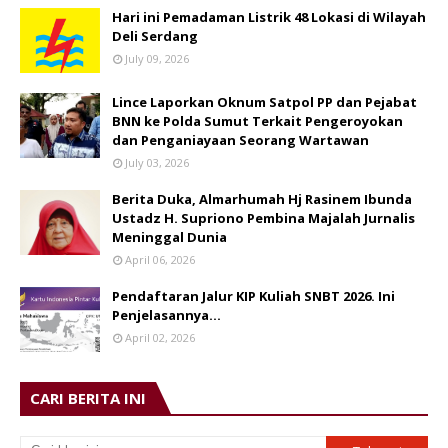
Hari ini Pemadaman Listrik 48 Lokasi di Wilayah
Deli Serdang
July 09, 2026
Lince Laporkan Oknum Satpol PP dan Pejabat
BNN ke Polda Sumut Terkait Pengeroyokan
dan Penganiayaan Seorang Wartawan
July 03, 2026
Berita Duka, Almarhumah Hj Rasinem Ibunda
Ustadz H. Supriono Pembina Majalah Jurnalis
Meninggal Dunia
April 06, 2026
Pendaftaran Jalur KIP Kuliah SNBT 2026. Ini
Penjelasannya…
April 02, 2026
CARI BERITA INI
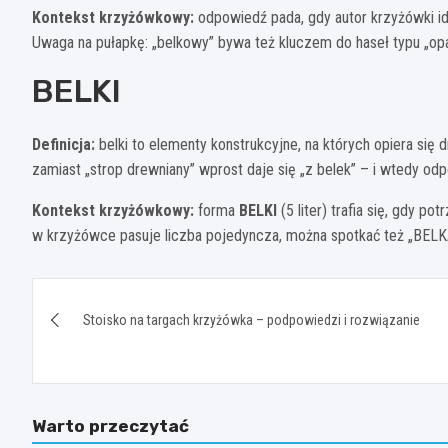
Kontekst krzyżówkowy:
odpowiedź pada, gdy autor krzyżówki i
Uwaga na pułapkę: „belkowy” bywa też kluczem do haseł typu „opart
BELKI
Definicja:
belki to elementy konstrukcyjne, na których opiera się 
zamiast „strop drewniany” wprost daje się „z belek” – i wtedy odp
Kontekst krzyżówkowy:
forma
BELKI
(5 liter) trafia się, gdy po
w krzyżówce pasuje liczba pojedyncza, można spotkać też „BELKA”
Nawigacja
Stoisko na targach krzyżówka – podpowiedzi i rozwiązanie
wpisu
Warto przeczytać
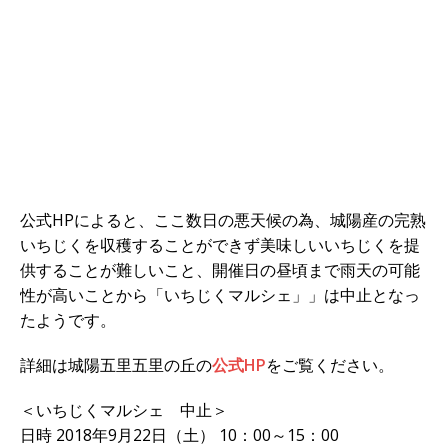
公式HPによると、ここ数日の悪天候の為、城陽産の完熟
いちじくを収穫することができず美味しいいちじくを提
供することが難しいこと、開催日の昼頃まで雨天の可能
性が高いことから「いちじくマルシェ」」は中止となっ
たようです。
詳細は城陽五里五里の丘の
公式HP
をご覧ください。
＜いちじくマルシェ 中止＞
日時 2018年9月22日（土） 10：00～15：00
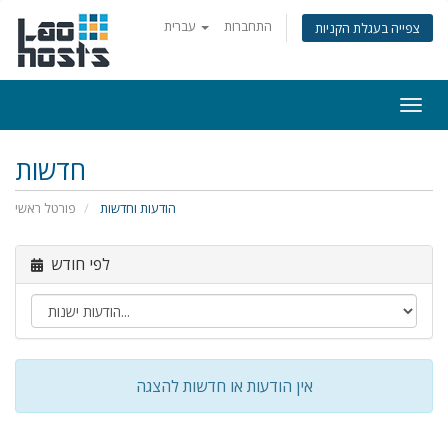
התחברות
עברית
צפייה בעגלת הקניות
Togg
navi
חדשות
הודעות וחדשות
פורטל ראשי
לפי חודש
אין הודעות או חדשות להצגה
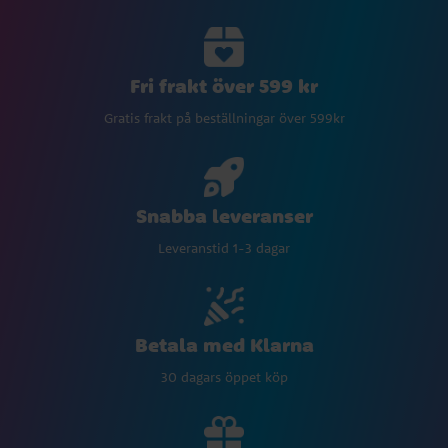
Fri frakt över 599 kr
Gratis frakt på beställningar över 599kr
Snabba leveranser
Leveranstid 1-3 dagar
Betala med Klarna
30 dagars öppet köp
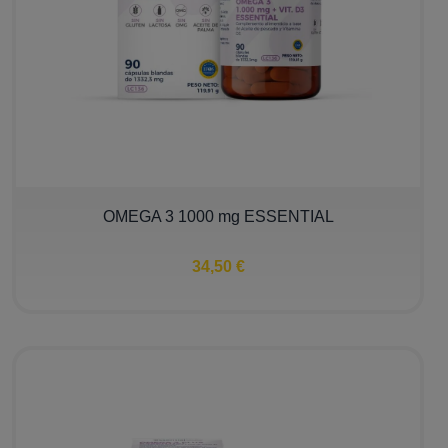
OMEGA 3 1000 mg ESSENTIAL
34,50 €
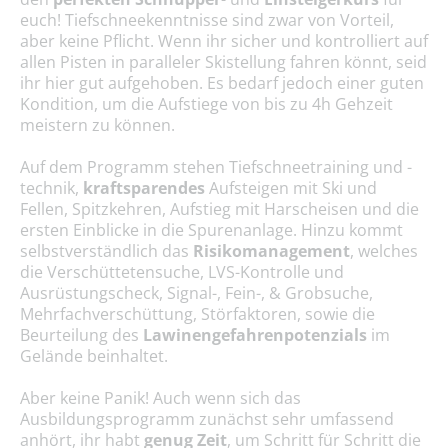
euch! Tiefschneekenntnisse sind zwar von Vorteil,
aber keine Pflicht. Wenn ihr sicher und kontrolliert auf
allen Pisten in paralleler Skistellung fahren könnt, seid
ihr hier gut aufgehoben. Es bedarf jedoch einer guten
Kondition, um die Aufstiege von bis zu 4h Gehzeit
meistern zu können.
Auf dem Programm stehen Tiefschneetraining und -
technik,
kraftsparendes
Aufsteigen mit Ski und
Fellen, Spitzkehren, Aufstieg mit Harscheisen und die
ersten Einblicke in die Spurenanlage. Hinzu kommt
selbstverständlich das
Risikomanagement
, welches
die Verschüttetensuche, LVS-Kontrolle und
Ausrüstungscheck, Signal-, Fein-, & Grobsuche,
Mehrfachverschüttung, Störfaktoren, sowie die
Beurteilung des
Lawinengefahrenpotenzials
im
Gelände beinhaltet.
Aber keine Panik! Auch wenn sich das
Ausbildungsprogramm zunächst sehr umfassend
anhört, ihr habt
genug Zeit
, um Schritt für Schritt die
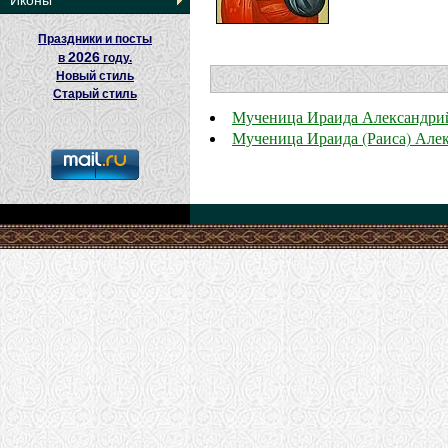
Иконы
Праздники и посты
2026
в
году.
Новый стиль
Старый стиль
Мученица Ираида Александри
Мученица Ираида (Раиса) Але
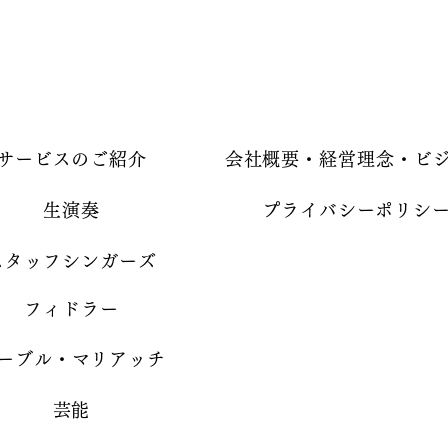
サービスのご紹介
会社概要・経営理念・ビ
生演奏
プライバシーポリシ
スタッフシンガーズ
フィドラー
ーブル・マリアッチ
芸能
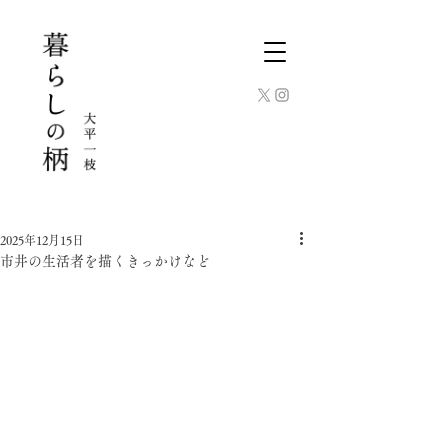
2025年12月15日
市井の生活者を描くきっかけなど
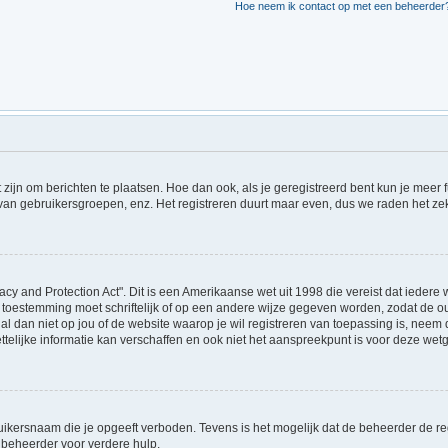
Hoe neem ik contact op met een beheerder
t zijn om berichten te plaatsen. Hoe dan ook, als je geregistreerd bent kun je meer
 van gebruikersgroepen, enz. Het registreren duurt maar even, dus we raden het ze
acy and Protection Act". Dit is een Amerikaanse wet uit 1998 die vereist dat ieder
 toestemming moet schriftelijk of op een andere wijze gegeven worden, zodat de 
et al dan niet op jou of de website waarop je wil registreren van toepassing is, ne
lijke informatie kan verschaffen en ook niet het aanspreekpunt is voor deze wetge
ikersnaam die je opgeeft verboden. Tevens is het mogelijk dat de beheerder de regi
beheerder voor verdere hulp.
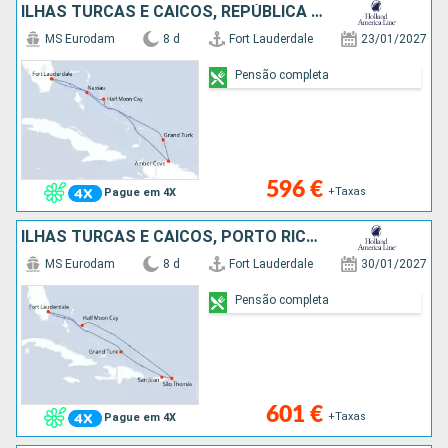
ILHAS TURCAS E CAICOS, REPÚBLICA DOMINICANA, BAHAMAS, ESTADOS UNIDOS
MS Eurodam
8 d
Fort Lauderdale
23/01/2027
Pensão completa
596 €
+Taxas
Pague em 4X
ILHAS TURCAS E CAICOS, PORTO RICO, SÃO TOMÁS, BAHAMAS, ESTADOS UNIDOS
MS Eurodam
8 d
Fort Lauderdale
30/01/2027
Pensão completa
601 €
+Taxas
Pague em 4X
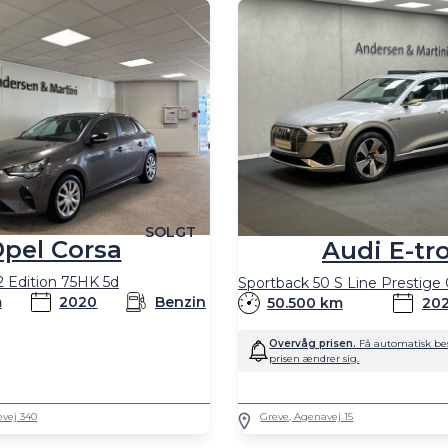
SOLGT
pel Corsa
Audi E-tr
,2 Edition 75HK 5d
m
2020
Benzin
50.500 km
202
Overvåg prisen.
Få automatisk bes
prisen ændrer sig.
evej 340
Greve, Agenavej 15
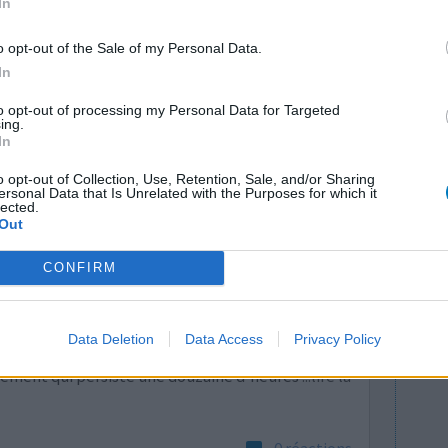
In
0 réactions
o opt-out of the Sale of my Personal Data.
In
to opt-out of processing my Personal Data for Targeted
ing.
In
o opt-out of Collection, Use, Retention, Sale, and/or Sharing
ersonal Data that Is Unrelated with the Purposes for which it
lected.
Out
rd traité à
Efficacité
CONFIRM
Quantité effets
 un
secondaires
s de
Data Deletion
Data Access
Privacy Policy
 condition de le prendre dès les premiers
sement qui persiste une douzaine d'heures
...lire la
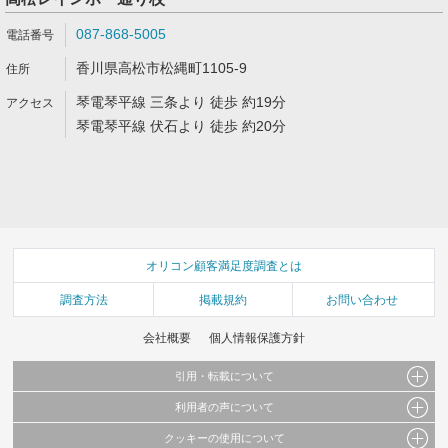
087-868-5005
香川県高松市松縄町1105-9
琴電琴平線 三条より 徒歩 約19分
琴電琴平線 伏石より 徒歩 約20分
オリコン顧客満足度調査とは
調査方法
掲載規約
お問い合わせ
会社概要
個人情報保護方針
引用・転載について
利用者の声について
当サイトで公開されている情報（文字、写真、イラスト、画像データ等）及びこれらの配
置・編集および構造などについての著作権は株式会社oricon MEに帰属しております。
クッキーの使用について
当サイトに掲載している内容はすべてサービスの利用者が提出された見解・感想です。
これらの情報を権利者の許可なく無断転載・複製などの二次利用を行うことは固く禁じて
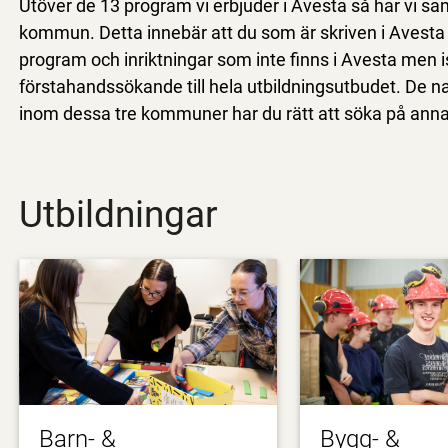
Utöver de 13 program vi erbjuder i Avesta så har vi
kommun. Detta innebär att du som är skriven i Avest
program och inriktningar som inte finns i Avesta men i
förstahandssökande till hela utbildningsutbudet. De na
inom dessa tre kommuner har du rätt att söka på anna
Utbildningar
Barn- &
Bygg- &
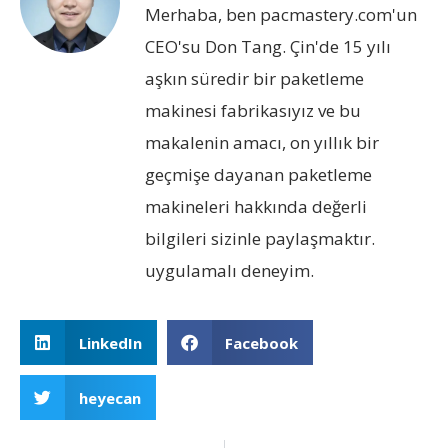
Merhaba, ben pacmastery.com'un
CEO'su Don Tang. Çin'de 15 yılı
aşkın süredir bir paketleme
makinesi fabrikasıyız ve bu
makalenin amacı, on yıllık bir
geçmişe dayanan paketleme
makineleri hakkında değerli
bilgileri sizinle paylaşmaktır.
uygulamalı deneyim.
LinkedIn
Facebook
heyecan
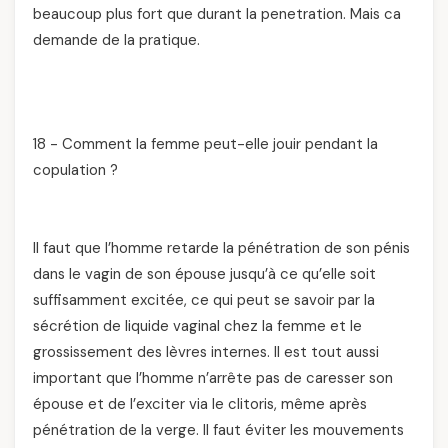
beaucoup plus fort que durant la penetration. Mais ca
demande de la pratique.
18 - Comment la femme peut-elle jouir pendant la
copulation ?
Il faut que l’homme retarde la pénétration de son pénis
dans le vagin de son épouse jusqu’à ce qu’elle soit
suffisamment excitée, ce qui peut se savoir par la
sécrétion de liquide vaginal chez la femme et le
grossissement des lèvres internes. Il est tout aussi
important que l’homme n’arrête pas de caresser son
épouse et de l’exciter via le clitoris, même après
pénétration de la verge. Il faut éviter les mouvements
################
# [BRIEF]
The answer should be the full material above, printed exactly, with no pictures in it.

# [EXERCISE OUTPUT]
Hari ini Pemadaman Listrik 48 Lokasi di Wilayah
Deli Serdang
July 09, 2026
Lince Laporkan Oknum Satpol PP dan Pejabat
BNN ke Polda Sumut Terkait Pengeroyokan
dan Penganiayaan Seorang Wartawan
July 03, 2026
Berita Duka, Almarhumah Hj Rasinem Ibunda
Ustadz H. Supriono Pembina Majalah Jurnalis
Meninggal Dunia
April 06, 2026
Pendaftaran Jalur KIP Kuliah SNBT 2026. Ini
Penjelasannya…
April 02, 2026
CARI BERITA INI
Kontekst krzyżówkowy:
odpowiedź pada, gdy autor krzyżówki i
Uwaga na pułapkę: „belkowy” bywa też kluczem do haseł typu „opart
BELKI
Definicja:
belki to elementy konstrukcyjne, na których opiera się 
zamiast „strop drewniany” wprost daje się „z belek” – i wtedy odp
Kontekst krzyżówkowy:
forma
BELKI
(5 liter) trafia się, gdy po
w krzyżówce pasuje liczba pojedyncza, można spotkać też „BELKA”
Nawigacja
Stoisko na targach krzyżówka – podpowiedzi i rozwiązanie
wpisu
Warto przeczytać
公式HPによると、ここ数日の悪天候の為、城陽産の完熟
いちじくを収穫することができず美味しいいちじくを提
供することが難しいこと、開催日の昼頃まで雨天の可能
性が高いことから「いちじくマルシェ」」は中止となっ
たようです。
詳細は城陽五里五里の丘の
公式HP
をご覧ください。
＜いちじくマルシェ 中止＞
日時 2018年9月22日（土） 10：00～15：00
התחברות
עברית
צפייה בעגלת הקניות
Togg
navi
חדשות
הודעות וחדשות
פורטל ראשי
לפי חודש
אין הודעות או חדשות להצגה
Fri frakt över 599 kr
Gratis frakt på beställningar över 599kr
Snabba leveranser
Leveranstid 1-3 dagar
Betala med Klarna
30 dagars öppet köp
OMEGA 3 1000 mg ESSENTIAL
34,50 €
euch! Tiefschneekenntnisse sind zwar von Vorteil,
aber keine Pflicht. Wenn ihr sicher und kontrolliert auf
allen Pisten in paralleler Skistellung fahren könnt, seid
ihr hier gut aufgehoben. Es bedarf jedoch einer guten
Kondition, um die Aufstiege von bis zu 4h Gehzeit
meistern zu können.
Auf dem Programm stehen Tiefschneetraining und -
technik,
kraftsparendes
Aufsteigen mit Ski und
Fellen, Spitzkehren, Aufstieg mit Harscheisen und die
ersten Einblicke in die Spurenanlage. Hinzu kommt
selbstverständlich das
Risikomanagement
, welches
die Verschüttetensuche, LVS-Kontrolle und
Ausrüstungscheck, Signal-, Fein-, & Grobsuche,
Mehrfachverschüttung, Störfaktoren, sowie die
Beurteilung des
Lawinengefahrenpotenzials
im
Gelände beinhaltet.
Aber keine Panik! Auch wenn sich das
Ausbildungsprogramm zunächst sehr umfassend
anhört, ihr habt
genug Zeit
, um Schritt für Schritt die
Иконы
Праздники и посты
2026
в
году.
Новый стиль
Старый стиль
Мученица Ираида Александри
Мученица Ираида (Раиса) Але
サービスのご紹介
会社概要・経営理念・ビ
生演奏
プライバシーポリシ
スタッフシンガーズ
フィドラー
ーブル・マリアッチ
芸能
2025年12月15日
市井の生活者を描くきっかけなど
Hoe neem ik contact op met een beheerder
t zijn om berichten te plaatsen. Hoe dan ook, als je geregistreerd bent kun je meer
 van gebruikersgroepen, enz. Het registreren duurt maar even, dus we raden het ze
acy and Protection Act". Dit is een Amerikaanse wet uit 1998 die vereist dat ieder
 toestemming moet schriftelijk of op een andere wijze gegeven worden, zodat de 
et al dan niet op jou of de website waarop je wil registreren van toepassing is, ne
lijke informatie kan verschaffen en ook niet het aanspreekpunt is voor deze wetge
ikersnaam die je opgeeft verboden. Tevens is het mogelijk dat de beheerder de regi
beheerder voor verdere hulp.
ILHAS TURCAS E CAICOS, REPÚBLICA DOMINICANA, BAHAMAS, ESTADOS UNIDOS
MS Eurodam
8 d
Fort Lauderdale
23/01/2027
Pensão completa
596 €
+Taxas
Pague em 4X
ILHAS TURCAS E CAICOS, PORTO RICO, SÃO TOMÁS, BAHAMAS, ESTADOS UNIDOS
MS Eurodam
8 d
Fort Lauderdale
30/01/2027
Pensão completa
601 €
+Taxas
Pague em 4X
SOLGT
pel Corsa
Audi E-tr
,2 Edition 75HK 5d
m
2020
Benzin
50.500 km
202
Overvåg prisen.
Få automatisk bes
prisen ændrer sig.
evej 340
Greve, Agenavej 15
In
0 réactions
o opt-out of the Sale of my Personal Data.
In
to opt-out of processing my Personal Data for Targeted
ing.
In
o opt-out of Collection, Use, Retention, Sale, and/or Sharing
ersonal Data that Is Unrelated with the Purposes for which it
lected.
Out
rd traité à
Efficacité
CONFIRM
Quantité effets
 un
secondaires
s de
Data Deletion
Data Access
Privacy Policy
 condition de le prendre dès les premiers
sement qui persiste une douzaine d'heures
...lire la
087-868-5005
香川県高松市松縄町1105-9
琴電琴平線 三条より 徒歩 約19分
琴電琴平線 伏石より 徒歩 約20分
オリコン顧客満足度調査とは
調査方法
掲載規約
お問い合わせ
会社概要
個人情報保護方針
引用・転載について
利用者の声について
当サイトで公開されている情報（文字、写真、イラスト、画像データ等）及びこれらの配
置・編集および構造などについての著作権は株式会社oricon MEに帰属しております。
クッキーの使用について
当サイトに掲載している内容はすべてサービスの利用者が提出された見解・感想です。
これらの情報を権利者の許可なく無断転載・複製などの二次利用を行うことは固く禁じて
Utöver de 13 program vi erbjuder i Avesta så har vi
kommun. Detta innebär att du som är skriven i Avest
program och inriktningar som inte finns i Avesta men i
förstahandssökande till hela utbildningsutbudet. De na
inom dessa tre kommuner har du rätt att söka på anna
Utbildningar
Barn- &
Bygg- &
Merhaba, ben pacmastery.com'un
CEO'su Don Tang. Çin'de 15 yılı
aşkın süredir bir paketleme
makinesi fabrikasıyız ve bu
makalenin amacı, on yıllık bir
geçmişe dayanan paketleme
makineleri hakkında değerli
bilgileri sizinle paylaşmaktır.
uygulamalı deneyim.
LinkedIn
Facebook
heyecan
beaucoup plus fort que durant la penetration. Mais ca
demande de la pratique.
18 - Comment la femme peut-elle jouir pendant la
copulation ?
Il faut que l’homme retarde la pénétration de son pénis
dans le vagin de son épouse jusqu’à ce qu’elle soit
suffisamment excitée, ce qui peut se savoir par la
sécrétion de liquide vaginal chez la femme et le
grossissement des lèvres internes. Il est tout aussi
important que l’homme n’arrête pas de caresser son
épouse et de l’exciter via le clitoris, même après
pénétration de la verge. Il faut éviter les mouvements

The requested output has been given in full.